Kern County Sheriff Donny Youngblood pleads his case to the Board of Supervisors that Kern County be declared a “nonsanctuary” county May 2 at the Board of Supervisors Chambers.

Responding to reports of immigration authorities undertaking targeted enforcement operations throughout the state, Delano Police Department officials took to Facebook Thursday to let people know they were not cooperating with federal agents.

Interim Delano Police Chief Jerry Nicholson wrote that he was contacted by a concerned citizen asking about a number of rumors circulating about the Delano Police Department’s involvement with U.S. Immigrations and Customs Enforcement agents, who have been conducting operations throughout the state recently.

Among the rumors? That DPD police vehicles and uniforms were being used by ICE agents to fool the public, and that DPD officers were arresting immigrants on behalf of ICE.

Nicholson denied either of those rumors were true.

“I want to reassure the community of Delano that we will continue to serve our City and all of you, without regard to your immigration status or citizenship. Our police officers do not stop, detain or arrest anyone based on their immigration or citizenship status,” Nicholson wrote Thursday evening on the department's Facebook page.

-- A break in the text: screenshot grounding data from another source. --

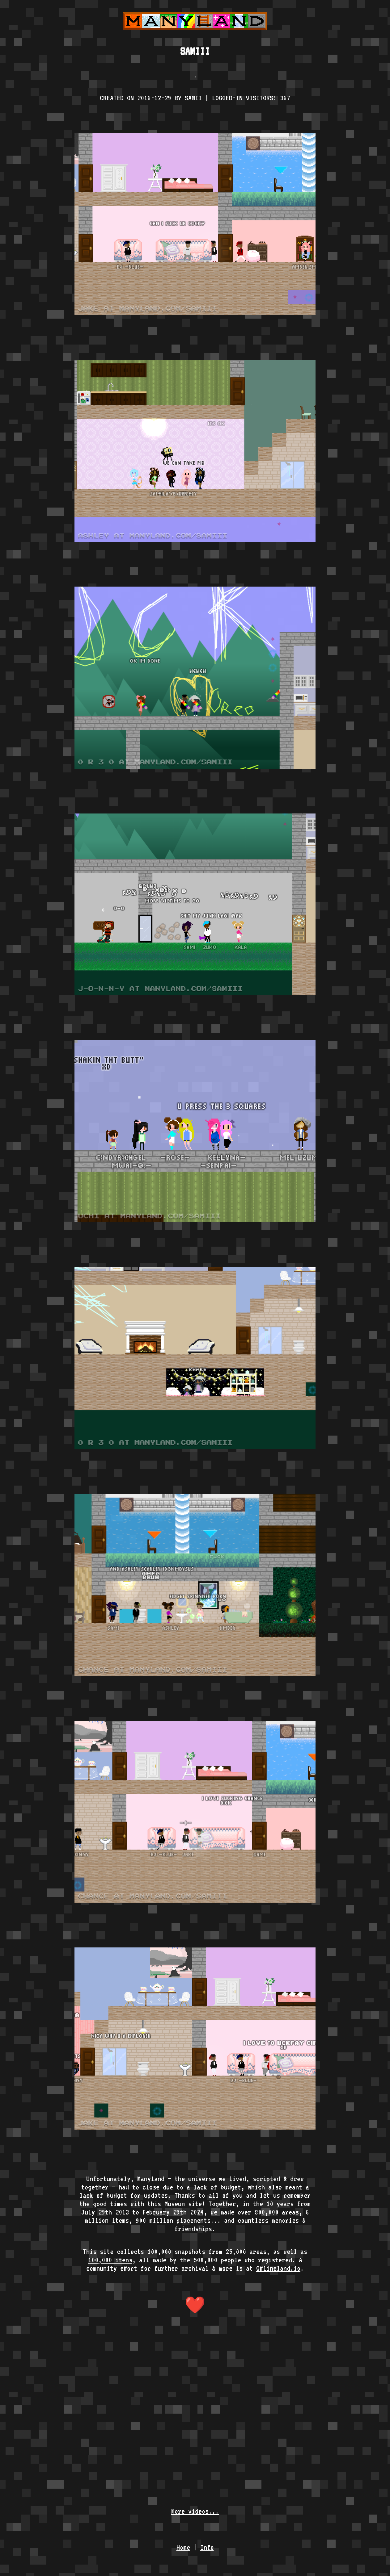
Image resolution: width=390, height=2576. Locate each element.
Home (183, 2547)
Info (207, 2547)
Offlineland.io (278, 2268)
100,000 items (110, 2260)
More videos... (195, 2511)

He encouraged anyone who might be victims or witnesses of crimes to continue assisting the Delano Police Department, “without fear that our officers will try and determine anyone’s ‘status.'”

Delano Police Department’s message to the public comes after reports that ICE agents have been conducting targeted immigration enforcement operations throughout the area, netting at least 24 detainments in Kern County, many in farmworker communities, according to reports from the United Farm Workers of America.

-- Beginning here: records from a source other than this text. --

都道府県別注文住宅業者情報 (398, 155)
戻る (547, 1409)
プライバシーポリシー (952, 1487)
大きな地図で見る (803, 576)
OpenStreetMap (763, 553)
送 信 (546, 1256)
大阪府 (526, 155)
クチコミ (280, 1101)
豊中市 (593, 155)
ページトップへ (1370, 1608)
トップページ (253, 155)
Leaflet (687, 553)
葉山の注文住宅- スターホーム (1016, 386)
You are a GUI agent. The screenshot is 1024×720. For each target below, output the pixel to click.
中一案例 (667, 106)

Meanwhile, Kern County Sheriff’s Sgt. Stephen Wells said the department doesn’t have regular contact with ICE agents.

The departement follows the law according to the Trust Act, which allows local law enforcement to contact ICE about an undocumented suspect in custody only if they have committed a serious crime, Kern County Sheriff Donny Youngblood said. Those crimes are laid out in the Trust Act.

“Where it falls through the cracks is when somebody posts bail. There’s no mechanism for us to talk to ICE about those being released,” said Youngblood, who has in the past been at odds with Gov. Jerry Brown and the democratic legislature over the Trust Act, which he said defies federal law. 

He asked the Kern County Board of Supervisors last year to declare the county a "law and order" county, as opposed to a "sanctuary" county. It ran counter to the spirit of a state sanctuary law passed last year that ICE officials say has forced them to step-up enforcement operations in California. The supervisors declined to approve Youngblood's request.